### [Action item]
Print the whole listing exactly.

### [Material supplied]




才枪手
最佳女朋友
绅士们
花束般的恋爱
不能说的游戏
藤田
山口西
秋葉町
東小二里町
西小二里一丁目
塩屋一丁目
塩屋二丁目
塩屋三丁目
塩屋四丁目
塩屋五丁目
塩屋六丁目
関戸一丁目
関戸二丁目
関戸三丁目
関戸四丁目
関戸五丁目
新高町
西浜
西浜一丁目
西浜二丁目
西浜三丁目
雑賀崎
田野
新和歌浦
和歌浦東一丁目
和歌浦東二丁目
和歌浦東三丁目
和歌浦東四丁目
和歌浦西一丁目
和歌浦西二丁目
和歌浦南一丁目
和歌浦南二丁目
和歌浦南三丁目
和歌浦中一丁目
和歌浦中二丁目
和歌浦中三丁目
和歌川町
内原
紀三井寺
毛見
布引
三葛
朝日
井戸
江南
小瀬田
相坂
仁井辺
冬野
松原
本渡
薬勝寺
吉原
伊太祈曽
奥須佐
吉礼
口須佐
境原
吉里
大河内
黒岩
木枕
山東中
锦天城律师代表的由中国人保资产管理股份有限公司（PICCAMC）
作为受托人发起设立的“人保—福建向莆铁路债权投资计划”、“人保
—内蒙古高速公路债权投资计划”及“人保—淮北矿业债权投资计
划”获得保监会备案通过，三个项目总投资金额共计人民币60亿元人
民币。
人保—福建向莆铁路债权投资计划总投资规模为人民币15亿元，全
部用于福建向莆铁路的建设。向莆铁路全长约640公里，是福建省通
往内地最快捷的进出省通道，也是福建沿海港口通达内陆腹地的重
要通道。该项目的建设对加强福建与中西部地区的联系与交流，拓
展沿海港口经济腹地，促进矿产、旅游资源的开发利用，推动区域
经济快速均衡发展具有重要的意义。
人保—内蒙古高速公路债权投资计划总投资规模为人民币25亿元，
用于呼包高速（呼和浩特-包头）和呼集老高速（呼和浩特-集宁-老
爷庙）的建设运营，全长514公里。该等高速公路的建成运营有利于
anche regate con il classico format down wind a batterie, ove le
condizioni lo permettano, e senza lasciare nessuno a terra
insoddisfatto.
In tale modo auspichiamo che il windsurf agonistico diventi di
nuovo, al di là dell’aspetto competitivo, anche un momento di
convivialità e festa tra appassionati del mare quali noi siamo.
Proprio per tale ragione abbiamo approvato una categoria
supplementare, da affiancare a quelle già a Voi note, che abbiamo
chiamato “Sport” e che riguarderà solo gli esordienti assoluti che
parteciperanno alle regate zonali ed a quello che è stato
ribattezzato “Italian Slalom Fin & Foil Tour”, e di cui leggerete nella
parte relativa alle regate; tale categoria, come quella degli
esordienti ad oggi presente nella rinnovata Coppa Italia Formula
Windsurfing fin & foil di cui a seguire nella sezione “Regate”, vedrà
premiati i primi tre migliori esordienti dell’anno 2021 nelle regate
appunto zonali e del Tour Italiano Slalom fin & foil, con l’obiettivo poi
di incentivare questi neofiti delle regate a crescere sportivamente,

### [Result for this task]




才枪手
最佳女朋友
绅士们
花束般的恋爱
不能说的游戏
藤田
山口西
秋葉町
東小二里町
西小二里一丁目
塩屋一丁目
塩屋二丁目
塩屋三丁目
塩屋四丁目
塩屋五丁目
塩屋六丁目
関戸一丁目
関戸二丁目
関戸三丁目
関戸四丁目
関戸五丁目
新高町
西浜
西浜一丁目
西浜二丁目
西浜三丁目
雑賀崎
田野
新和歌浦
和歌浦東一丁目
和歌浦東二丁目
和歌浦東三丁目
和歌浦東四丁目
和歌浦西一丁目
和歌浦西二丁目
和歌浦南一丁目
和歌浦南二丁目
和歌浦南三丁目
和歌浦中一丁目
和歌浦中二丁目
和歌浦中三丁目
和歌川町
内原
紀三井寺
毛見
布引
三葛
朝日
井戸
江南
小瀬田
相坂
仁井辺
冬野
松原
本渡
薬勝寺
吉原
伊太祈曽
奥須佐
吉礼
口須佐
境原
吉里
大河内
黒岩
木枕
山東中
锦天城律师代表的由中国人保资产管理股份有限公司（PICCAMC）
作为受托人发起设立的“人保—福建向莆铁路债权投资计划”、“人保
—内蒙古高速公路债权投资计划”及“人保—淮北矿业债权投资计
划”获得保监会备案通过，三个项目总投资金额共计人民币60亿元人
民币。
人保—福建向莆铁路债权投资计划总投资规模为人民币15亿元，全
部用于福建向莆铁路的建设。向莆铁路全长约640公里，是福建省通
往内地最快捷的进出省通道，也是福建沿海港口通达内陆腹地的重
要通道。该项目的建设对加强福建与中西部地区的联系与交流，拓
展沿海港口经济腹地，促进矿产、旅游资源的开发利用，推动区域
经济快速均衡发展具有重要的意义。
人保—内蒙古高速公路债权投资计划总投资规模为人民币25亿元，
用于呼包高速（呼和浩特-包头）和呼集老高速（呼和浩特-集宁-老
爷庙）的建设运营，全长514公里。该等高速公路的建成运营有利于
anche regate con il classico format down wind a batterie, ove le
condizioni lo permettano, e senza lasciare nessuno a terra
insoddisfatto.
In tale modo auspichiamo che il windsurf agonistico diventi di
nuovo, al di là dell’aspetto competitivo, anche un momento di
convivialità e festa tra appassionati del mare quali noi siamo.
Proprio per tale ragione abbiamo approvato una categoria
supplementare, da affiancare a quelle già a Voi note, che abbiamo
chiamato “Sport” e che riguarderà solo gli esordienti assoluti che
parteciperanno alle regate zonali ed a quello che è stato
ribattezzato “Italian Slalom Fin & Foil Tour”, e di cui leggerete nella
parte relativa alle regate; tale categoria, come quella degli
esordienti ad oggi presente nella rinnovata Coppa Italia Formula
Windsurfing fin & foil di cui a seguire nella sezione “Regate”, vedrà
premiati i primi tre migliori esordienti dell’anno 2021 nelle regate
appunto zonali e del Tour Italiano Slalom fin & foil, con l’obiettivo poi
di incentivare questi neofiti delle regate a crescere sportivamente,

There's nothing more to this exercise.